:: Dataset content ::

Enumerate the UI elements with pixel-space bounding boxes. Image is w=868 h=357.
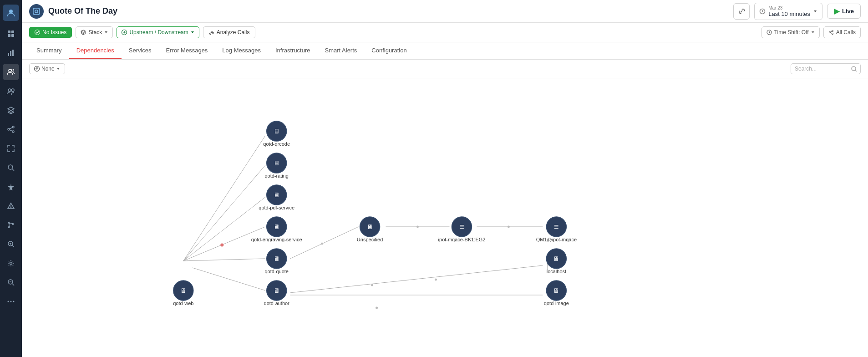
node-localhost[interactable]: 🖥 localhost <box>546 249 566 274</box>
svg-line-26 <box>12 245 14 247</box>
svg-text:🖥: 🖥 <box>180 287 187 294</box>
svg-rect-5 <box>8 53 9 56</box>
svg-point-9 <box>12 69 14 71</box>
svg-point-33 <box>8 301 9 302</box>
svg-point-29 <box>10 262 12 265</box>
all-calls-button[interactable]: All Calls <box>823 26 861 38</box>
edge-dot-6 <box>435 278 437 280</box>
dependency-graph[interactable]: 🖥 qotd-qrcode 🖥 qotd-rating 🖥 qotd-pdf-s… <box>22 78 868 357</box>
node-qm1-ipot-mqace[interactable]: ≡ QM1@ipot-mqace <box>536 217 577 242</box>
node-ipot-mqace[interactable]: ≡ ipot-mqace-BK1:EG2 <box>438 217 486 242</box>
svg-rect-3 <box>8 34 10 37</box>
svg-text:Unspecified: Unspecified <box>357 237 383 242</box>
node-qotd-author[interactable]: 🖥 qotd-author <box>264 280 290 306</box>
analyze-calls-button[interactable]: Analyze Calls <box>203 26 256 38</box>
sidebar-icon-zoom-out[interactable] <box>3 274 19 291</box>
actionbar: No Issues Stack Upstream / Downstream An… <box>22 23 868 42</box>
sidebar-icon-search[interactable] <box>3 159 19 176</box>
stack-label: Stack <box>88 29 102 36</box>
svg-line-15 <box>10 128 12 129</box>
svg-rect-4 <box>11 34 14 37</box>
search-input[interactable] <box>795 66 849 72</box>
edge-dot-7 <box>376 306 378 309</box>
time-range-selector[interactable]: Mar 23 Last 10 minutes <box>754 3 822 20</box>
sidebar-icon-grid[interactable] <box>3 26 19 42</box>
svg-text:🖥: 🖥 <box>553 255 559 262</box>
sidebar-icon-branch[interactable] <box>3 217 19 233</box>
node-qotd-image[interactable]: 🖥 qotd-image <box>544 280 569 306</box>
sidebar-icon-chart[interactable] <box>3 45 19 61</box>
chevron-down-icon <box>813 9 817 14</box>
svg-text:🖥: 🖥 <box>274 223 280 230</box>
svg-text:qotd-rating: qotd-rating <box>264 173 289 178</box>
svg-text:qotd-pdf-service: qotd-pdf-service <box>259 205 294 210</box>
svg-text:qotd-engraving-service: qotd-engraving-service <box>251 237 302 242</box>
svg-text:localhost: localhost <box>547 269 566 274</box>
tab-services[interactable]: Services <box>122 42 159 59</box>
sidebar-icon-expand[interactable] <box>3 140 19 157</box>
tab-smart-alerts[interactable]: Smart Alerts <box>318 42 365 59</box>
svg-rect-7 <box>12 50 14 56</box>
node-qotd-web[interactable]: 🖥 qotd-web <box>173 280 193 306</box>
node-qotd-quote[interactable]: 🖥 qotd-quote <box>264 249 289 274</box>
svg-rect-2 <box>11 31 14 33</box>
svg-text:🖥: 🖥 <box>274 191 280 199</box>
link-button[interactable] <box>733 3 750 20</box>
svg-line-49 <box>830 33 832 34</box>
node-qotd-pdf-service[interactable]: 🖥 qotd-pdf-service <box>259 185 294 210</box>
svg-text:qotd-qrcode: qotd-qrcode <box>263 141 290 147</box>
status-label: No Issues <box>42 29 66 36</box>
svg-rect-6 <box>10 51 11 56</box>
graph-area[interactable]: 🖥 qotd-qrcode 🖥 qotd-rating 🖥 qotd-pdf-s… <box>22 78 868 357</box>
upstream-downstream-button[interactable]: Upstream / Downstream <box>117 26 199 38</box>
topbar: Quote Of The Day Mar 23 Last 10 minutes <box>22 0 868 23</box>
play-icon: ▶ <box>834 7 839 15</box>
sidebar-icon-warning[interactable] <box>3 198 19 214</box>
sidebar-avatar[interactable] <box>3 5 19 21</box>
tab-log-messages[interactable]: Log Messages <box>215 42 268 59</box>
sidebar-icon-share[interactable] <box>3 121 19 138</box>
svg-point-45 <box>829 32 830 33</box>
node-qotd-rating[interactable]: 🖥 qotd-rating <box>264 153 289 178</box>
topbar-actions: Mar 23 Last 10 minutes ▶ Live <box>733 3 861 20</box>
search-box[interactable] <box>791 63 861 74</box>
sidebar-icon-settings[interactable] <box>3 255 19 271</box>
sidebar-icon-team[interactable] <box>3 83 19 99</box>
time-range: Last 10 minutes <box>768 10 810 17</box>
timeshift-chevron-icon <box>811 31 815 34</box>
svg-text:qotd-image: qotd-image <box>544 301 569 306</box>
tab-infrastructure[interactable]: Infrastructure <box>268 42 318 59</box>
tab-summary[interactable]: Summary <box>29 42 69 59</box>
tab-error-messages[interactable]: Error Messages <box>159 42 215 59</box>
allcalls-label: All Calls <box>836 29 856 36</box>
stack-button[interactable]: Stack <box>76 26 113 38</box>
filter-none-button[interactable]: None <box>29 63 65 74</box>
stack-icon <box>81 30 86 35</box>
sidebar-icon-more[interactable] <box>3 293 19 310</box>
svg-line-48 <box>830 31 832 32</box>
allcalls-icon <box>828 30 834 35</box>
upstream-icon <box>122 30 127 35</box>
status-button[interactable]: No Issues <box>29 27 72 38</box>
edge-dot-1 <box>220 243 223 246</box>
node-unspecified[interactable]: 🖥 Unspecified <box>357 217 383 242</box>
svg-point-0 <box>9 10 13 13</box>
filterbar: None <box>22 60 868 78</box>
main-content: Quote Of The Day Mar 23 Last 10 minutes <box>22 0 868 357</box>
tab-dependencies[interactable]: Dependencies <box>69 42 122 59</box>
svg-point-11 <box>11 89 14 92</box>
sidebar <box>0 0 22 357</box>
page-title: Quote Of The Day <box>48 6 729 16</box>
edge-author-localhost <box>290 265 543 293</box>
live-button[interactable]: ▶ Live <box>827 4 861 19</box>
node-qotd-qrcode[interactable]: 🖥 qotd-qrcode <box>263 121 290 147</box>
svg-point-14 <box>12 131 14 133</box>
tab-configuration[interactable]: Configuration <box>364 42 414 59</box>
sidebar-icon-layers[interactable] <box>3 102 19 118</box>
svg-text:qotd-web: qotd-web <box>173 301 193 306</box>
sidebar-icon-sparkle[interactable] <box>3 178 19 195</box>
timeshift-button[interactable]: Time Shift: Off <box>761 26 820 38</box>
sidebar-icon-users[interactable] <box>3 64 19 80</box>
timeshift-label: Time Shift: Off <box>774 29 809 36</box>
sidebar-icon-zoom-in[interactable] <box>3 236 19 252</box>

:::

Exercise details
Check the listing above for lines containing the string "range", and copy each one.

Output below
time-range-selector[interactable]: Mar 23 Last 10 minutes <box>754 3 822 20</box>
time-range: Last 10 minutes <box>768 10 810 17</box>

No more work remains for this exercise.